Le modèle de la pratique d’enseignement-apprentissage (figure 1) permet de visualiser
plusieurs éléments susceptibles de provoquer des effets sur l’apprentissage des élèves et sur
lesquels il est donc utile de porter un regard réflexif : les caractéristiques personnelles de
l’enseignant, les caractéristiques de l’élève, le contexte (de la classe, de l’école, du système
éducatif) et les actions de l’enseignant. Ce dernier aspect constitue la dimension centrale du
modèle car c’est celle sur laquelle la formation initiale peut, potentiellement, influer.
Figure 1 : modèle de la pratique d’enseignement-apprentissage (Bocquillon, Derobertmasure,
& Demeuse, 2017a, p. 10)
Pour porter un regard réflexif sur les « actions de l’enseignant », il est proposé aux futurs
enseignants de se référer au modèle de l’enseignement explicite.

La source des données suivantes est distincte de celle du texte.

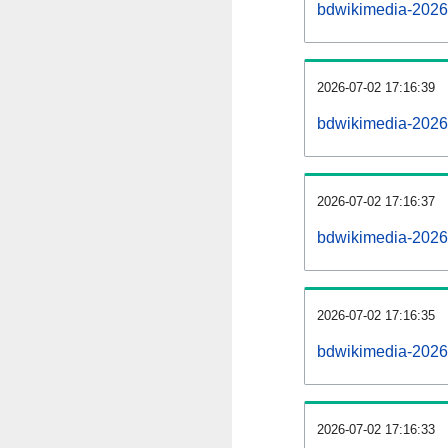
bdwikimedia-2026
2026-07-02 17:16:39
bdwikimedia-20260
2026-07-02 17:16:37
bdwikimedia-20260
2026-07-02 17:16:35
bdwikimedia-20260
2026-07-02 17:16:33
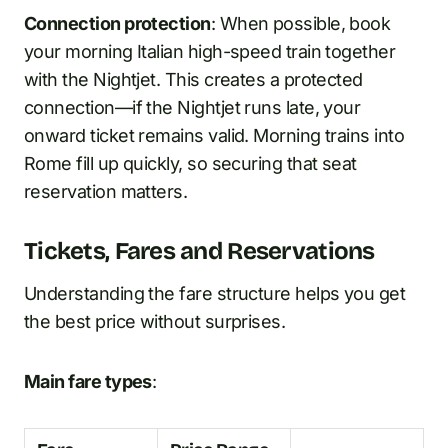
Connection protection
: When possible, book
your morning Italian high-speed train together
with the Nightjet. This creates a protected
connection—if the Nightjet runs late, your
onward ticket remains valid. Morning trains into
Rome fill up quickly, so securing that seat
reservation matters.
Tickets, Fares and Reservations
Understanding the fare structure helps you get
the best price without surprises.
Main fare types
:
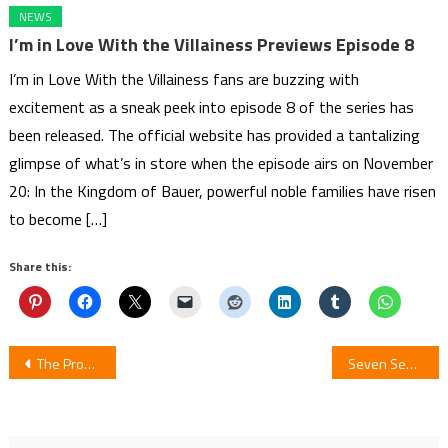
NEWS
I’m in Love With the Villainess Previews Episode 8
I’m in Love With the Villainess fans are buzzing with
excitement as a sneak peek into episode 8 of the series has
been released. The official website has provided a tantalizing
glimpse of what’s in store when the episode airs on November
20: In the Kingdom of Bauer, powerful noble families have risen
to become […]
Share this:
Post
The Promised Neverland Season 2 Has Benn Postponed
Seven Seas Officially Acquires THE SORCERER KING OF DESTRUCTION AND THE GOLEM OF THE BARBARIAN QUEEN Manga and Light Novels
navigation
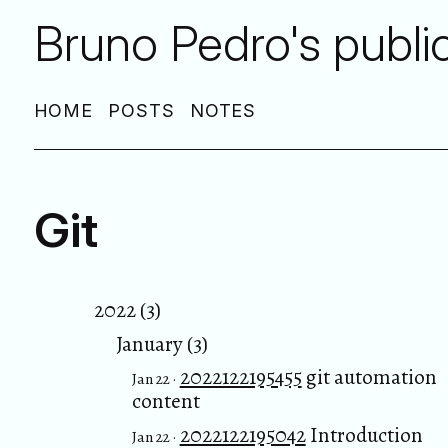
Bruno Pedro's publi
HOME
POSTS
NOTES
Git
2022 (3)
January (3)
2022122195455
git automation
Jan 22 ·
content
2022122195042
Introduction
Jan 22 ·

L’enseignement explicite est
une approche pédagogique appartenant à la famille des approches dites instructionnistes, qui
ont en commun le fait que l’enseignant fait apprendre les élèves en suivant une démarche
systématique, structurée et explicite (Gauthier, Bissonnette & Richard, 2013). Le terme
« explicite » fait référence aux comportements visibles de l’enseignant et des élèves. Hattie
6
(2009) utilise les termes de « visible teaching » et « visible learning » pour mettre en évidence
le fait que l’enseignement doit être visible et explicite pour les élèves et que l’apprentissage des
élèves doit également être rendu visible pour l’enseignant notamment via l’objectivation de la
compréhension et l’utilisation de feedbacks. En utilisant la démarche de l’enseignement
explicite, l’enseignant rend tout explicite (les démarches, les étapes, les objectifs…), l’implicite
pouvant être néfaste aux apprentissages (Gauthier, Bissonnette & Richard, 2013).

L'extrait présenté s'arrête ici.